→ WHAT THE TASK REQUIRES:
Retype the data below verbatim; pictures do not belong in the copy.
======== PROVIDED MATERIAL
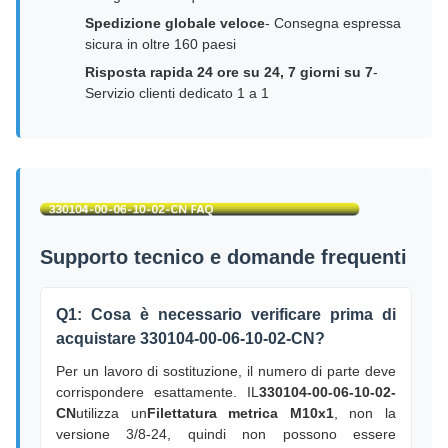
Spedizione globale veloce
- Consegna espressa
sicura in oltre 160 paesi
Risposta rapida 24 ore su 24, 7 giorni su 7
-
Servizio clienti dedicato 1 a 1
Supporto tecnico e domande frequenti
Q1: Cosa è necessario verificare prima di
acquistare 330104-00-06-10-02-CN?
Per un lavoro di sostituzione, il numero di parte deve
corrispondere esattamente. IL
330104-00-06-10-02-
CN
utilizza un
Filettatura metrica M10x1
, non la
versione 3/8-24, quindi non possono essere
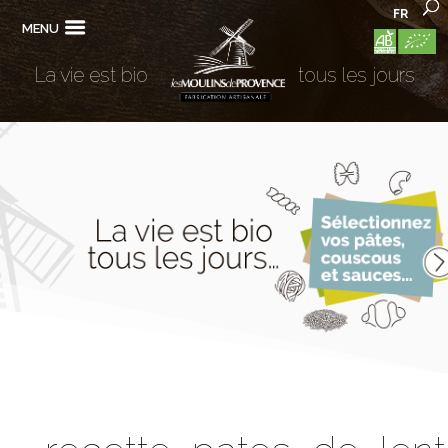
FR
MENU
La vie est bio
tous les jours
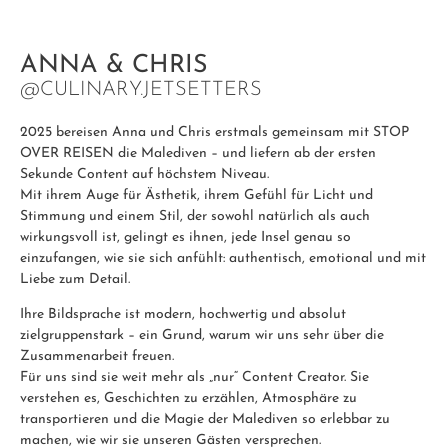
ANNA & CHRIS
@CULINARY.JETSETTERS
2025 bereisen Anna und Chris erstmals gemeinsam mit STOP
OVER REISEN die Malediven – und liefern ab der ersten
Sekunde Content auf höchstem Niveau.
Mit ihrem Auge für Ästhetik, ihrem Gefühl für Licht und
Stimmung und einem Stil, der sowohl natürlich als auch
wirkungsvoll ist, gelingt es ihnen, jede Insel genau so
einzufangen, wie sie sich anfühlt: authentisch, emotional und mit
Liebe zum Detail.
Ihre Bildsprache ist modern, hochwertig und absolut
zielgruppenstark – ein Grund, warum wir uns sehr über die
Zusammenarbeit freuen.
Für uns sind sie weit mehr als „nur“ Content Creator. Sie
verstehen es, Geschichten zu erzählen, Atmosphäre zu
transportieren und die Magie der Malediven so erlebbar zu
machen, wie wir sie unseren Gästen versprechen.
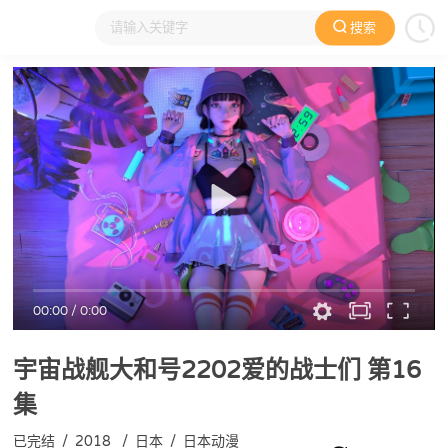
搜索
大家在看
日本动漫
国产动漫
欧美动漫
动漫电影
00:00
/
0:00
宇宙战舰大和号2202爱的战士们
第16
集
已完结
/
2018
/
日本
/
日本动漫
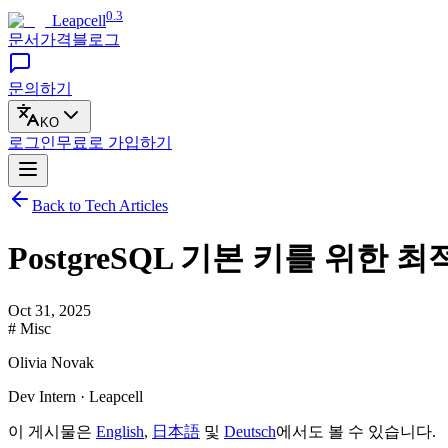
0.3
Leapcell
문서
가격
블로그
문의하기
KO
로그인
무료로
가입하기
Back to Tech Articles
PostgreSQL 기본 키를 위한 
Oct 31, 2025
# Misc
Olivia Novak
Dev Intern · Leapcell
이 게시물은
English
,
日本語
및
Deutsch
에서도 볼 수 있습니다.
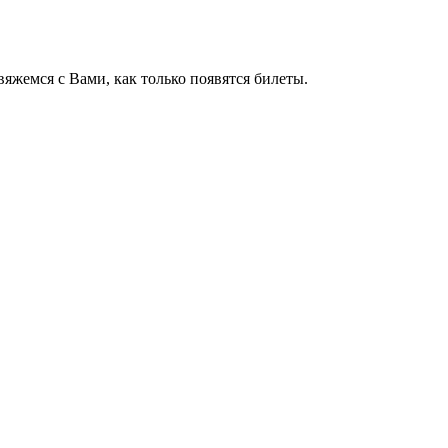
яжемся с Вами, как только появятся билеты.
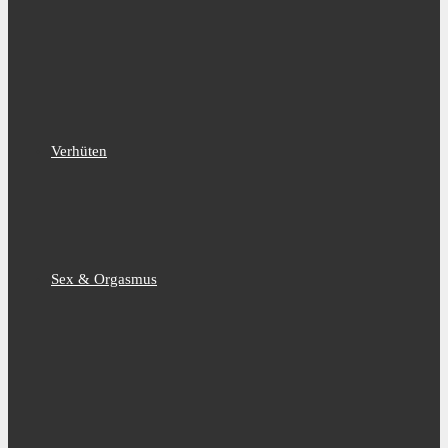
Verhüten
Sex & Orgasmus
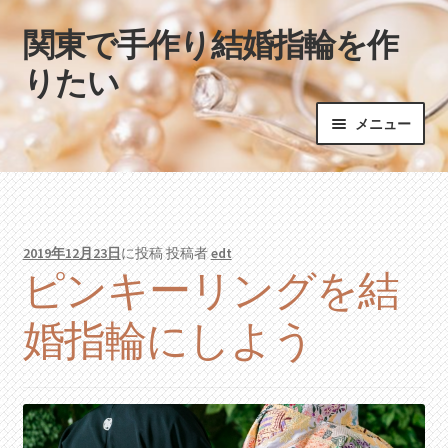
関東で手作り結婚指輪を作
ナ
コ
ビ
ン
りたい
ゲ
テ
ー
ン
メニュー
シ
ツ
ョ
へ
ホーム
ン
ス
へ
キ
ス
ッ
2019年12月23日
に投稿
投稿者
edt
キ
プ
ピンキーリングを結
ッ
プ
婚指輪にしよう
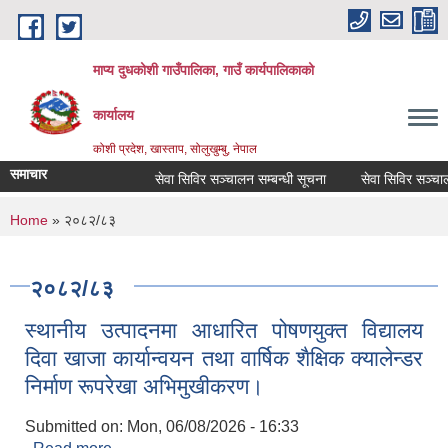
Skip to main content
माप्य दुधकोशी गाउँपालिका, गाउँ कार्यपालिकाको
कार्यालय
कोशी प्रदेश, खास्ताप, सोलुखुम्बु, नेपाल
समाचार
सेवा सिविर सञ्चालन सम्बन्धी सूचना
सेवा सिविर सञ्चालन 
You are here
Home
» २०८२/८३
२०८२/८३
स्थानीय उत्पादनमा आधारित पोषणयुक्त विद्यालय
दिवा खाजा कार्यान्वयन तथा वार्षिक शैक्षिक क्यालेन्डर
निर्माण रूपरेखा अभिमुखीकरण।
Submitted on:
Mon, 06/08/2026 - 16:33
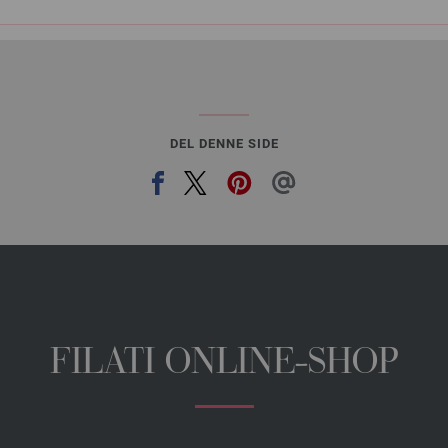
DEL DENNE SIDE
FILATI ONLINE-SHOP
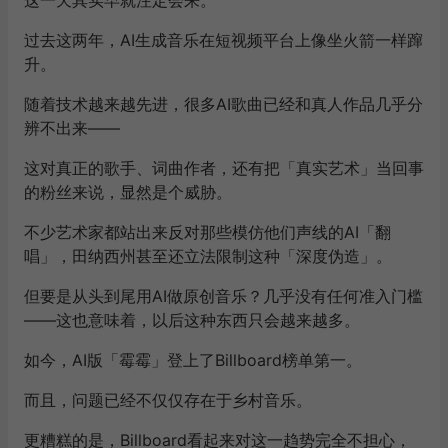
过去这两年，AI生成音乐在短视频平台上像坐火箭一样蹿
升。
随着技术越来越先进，很多AI歌曲已经和真人作品几乎分
辨不出来——
这对真正的歌手、词曲作者，还有把「真实艺术」当回事
的粉丝来说，显然是个威胁。
不少艺术家都站出来反对那些模仿他们声线的AI「翻
唱」，田纳西州甚至还立法限制这种「深度伪造」。
但要是从头到尾用AI做原创音乐？几乎没有任何准入门槛
——这也意味着，以后这种东西只会越来越多。
如今，AI版「霉霉」登上了Billboard榜单第一。
而且，问题已经不仅仅存在于乡村音乐。
更糟糕的是，Billboard看起来对这一趋势完全不担心，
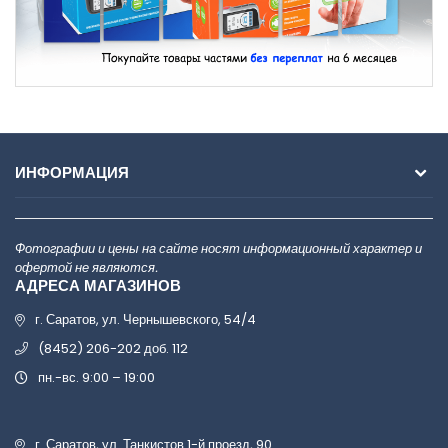
ИНФОРМАЦИЯ
Фотографии и цены на сайте носят информационный характер и
офертой не являются.
АДРЕСА МАГАЗИНОВ
г. Саратов, ул. Чернышевского, 54/4
(8452) 206-202 доб. 112
пн.-вс. 9:00 – 19:00
г. Саратов, ул. Танкистов 1-й проезд, 90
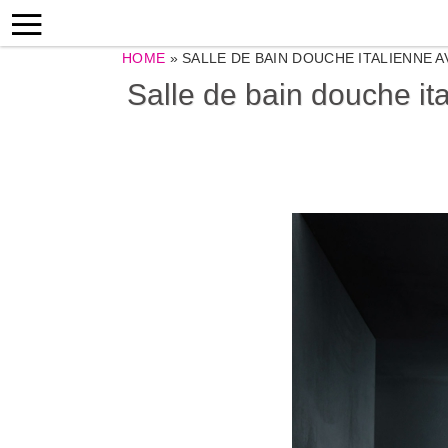
HOME
»
SALLE DE BAIN DOUCHE ITALIENNE 
Salle de bain douche it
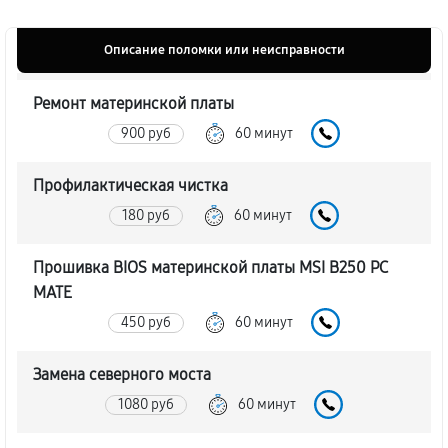
Описание поломки или неисправности
Ремонт материнской платы
900 руб
60 минут
Профилактическая чистка
180 руб
60 минут
Прошивка BIOS материнской платы MSI B250 PC
MATE
450 руб
60 минут
Замена северного моста
1080 руб
60 минут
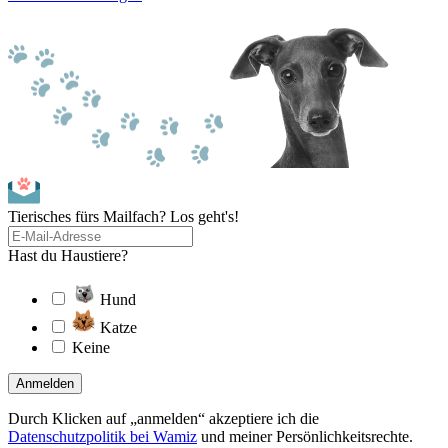
Tierisches fürs Mailfach? Los geht's!
Hast du Haustiere?
Hund
Katze
Keine
Anmelden
Durch Klicken auf „anmelden“ akzeptiere ich die
Datenschutzpolitik bei Wamiz
und meiner Persönlichkeitsrechte.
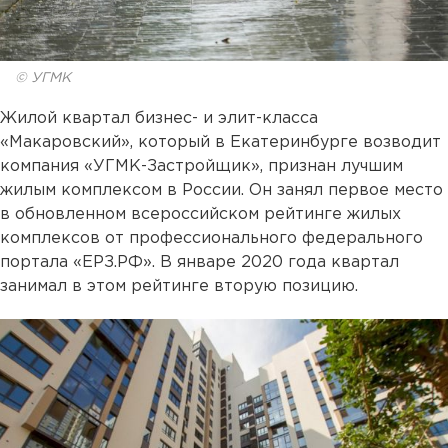
© УГМК
Жилой квартал бизнес- и элит-класса
«Макаровский», который в Екатеринбурге возводит
компания «УГМК-Застройщик», признан лучшим
жилым комплексом в России. Он занял первое место
в обновленном всероссийском рейтинге жилых
комплексов от профессионального федерального
портала «ЕРЗ.РФ». В январе 2020 года квартал
занимал в этом рейтинге вторую позицию.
================
→ WORKED SOLUTION:
Spedizione globale veloce
- Consegna espressa
sicura in oltre 160 paesi
Risposta rapida 24 ore su 24, 7 giorni su 7
-
Servizio clienti dedicato 1 a 1
Supporto tecnico e domande frequenti
Q1: Cosa è necessario verificare prima di
acquistare 330104-00-06-10-02-CN?
Per un lavoro di sostituzione, il numero di parte deve
corrispondere esattamente. IL
330104-00-06-10-02-
CN
utilizza un
Filettatura metrica M10x1
, non la
versione 3/8-24, quindi non possono essere
FR
MENU
La vie est bio
tous les jours
ANNA & CHRIS
@CULINARY.JETSETTERS
2025 bereisen Anna und Chris erstmals gemeinsam mit STOP
OVER REISEN die Malediven – und liefern ab der ersten
Sekunde Content auf höchstem Niveau.
Mit ihrem Auge für Ästhetik, ihrem Gefühl für Licht und
Stimmung und einem Stil, der sowohl natürlich als auch
wirkungsvoll ist, gelingt es ihnen, jede Insel genau so
einzufangen, wie sie sich anfühlt: authentisch, emotional und mit
Liebe zum Detail.
Ihre Bildsprache ist modern, hochwertig und absolut
zielgruppenstark – ein Grund, warum wir uns sehr über die
Zusammenarbeit freuen.
Für uns sind sie weit mehr als „nur“ Content Creator. Sie
verstehen es, Geschichten zu erzählen, Atmosphäre zu
transportieren und die Magie der Malediven so erlebbar zu
machen, wie wir sie unseren Gästen versprechen.
搜索
大家在看
日本动漫
国产动漫
欧美动漫
动漫电影
00:00
/
0:00
宇宙战舰大和号2202爱的战士们
第16
集
已完结
/
2018
/
日本
/
日本动漫
0.3
Leapcell
문서
가격
블로그
문의하기
KO
로그인
무료로
가입하기
Back to Tech Articles
PostgreSQL 기본 키를 위한 
Oct 31, 2025
# Misc
Olivia Novak
Dev Intern · Leapcell
이 게시물은
English
,
日本語
및
Deutsch
에서도 볼 수 있습니다.
яжемся с Вами, как только появятся билеты.
Verhüten
Sex & Orgasmus
関東で手作り結婚指輪を作
ナ
コ
ビ
ン
りたい
ゲ
テ
ー
ン
メニュー
シ
ツ
ョ
へ
ホーム
ン
ス
へ
キ
ス
ッ
2019年12月23日
に投稿
投稿者
edt
キ
プ
ピンキーリングを結
ッ
プ
婚指輪にしよう
Skip to main content
माप्य दुधकोशी गाउँपालिका, गाउँ कार्यपालिकाको
कार्यालय
कोशी प्रदेश, खास्ताप, सोलुखुम्बु, नेपाल
समाचार
सेवा सिविर सञ्चालन सम्बन्धी सूचना
सेवा सिविर सञ्चालन 
You are here
Home
» २०८२/८३
२०८२/८३
स्थानीय उत्पादनमा आधारित पोषणयुक्त विद्यालय
दिवा खाजा कार्यान्वयन तथा वार्षिक शैक्षिक क्यालेन्डर
निर्माण रूपरेखा अभिमुखीकरण।
Submitted on:
Mon, 06/08/2026 - 16:33
DEL DENNE SIDE
FILATI ONLINE-SHOP
过去这两年，AI生成音乐在短视频平台上像坐火箭一样蹿
升。
随着技术越来越先进，很多AI歌曲已经和真人作品几乎分
辨不出来——
这对真正的歌手、词曲作者，还有把「真实艺术」当回事
的粉丝来说，显然是个威胁。
不少艺术家都站出来反对那些模仿他们声线的AI「翻
唱」，田纳西州甚至还立法限制这种「深度伪造」。
但要是从头到尾用AI做原创音乐？几乎没有任何准入门槛
——这也意味着，以后这种东西只会越来越多。
如今，AI版「霉霉」登上了Billboard榜单第一。
而且，问题已经不仅仅存在于乡村音乐。
更糟糕的是，Billboard看起来对这一趋势完全不担心，
ИНФОРМАЦИЯ
Фотографии и цены на сайте носят информационный характер и
офертой не являются.
АДРЕСА МАГАЗИНОВ
г. Саратов, ул. Чернышевского, 54/4
(8452) 206-202 доб. 112
пн.-вс. 9:00 – 19:00
г. Саратов, ул. Танкистов 1-й проезд, 90
HOME
»
SALLE DE BAIN DOUCHE ITALIENNE 
Salle de bain douche it
Описание поломки или неисправности
Ремонт материнской платы
900 руб
60 минут
Профилактическая чистка
180 руб
60 минут
Прошивка BIOS материнской платы MSI B250 PC
MATE
450 руб
60 минут
Замена северного моста
1080 руб
60 минут
Tierisches fürs Mailfach? Los geht's!
Hast du Haustiere?
Hund
Katze
Keine
Anmelden
Durch Klicken auf „anmelden“ akzeptiere ich die
Datenschutzpolitik bei Wamiz
und meiner Persönlichkeitsrechte.
© УГМК
Жилой квартал бизнес- и элит-класса
«Макаровский», который в Екатеринбурге возводит
компания «УГМК-Застройщик», признан лучшим
жилым комплексом в России. Он занял первое место
в обновленном всероссийском рейтинге жилых
комплексов от профессионального федерального
портала «ЕРЗ.РФ». В январе 2020 года квартал
занимал в этом рейтинге вторую позицию.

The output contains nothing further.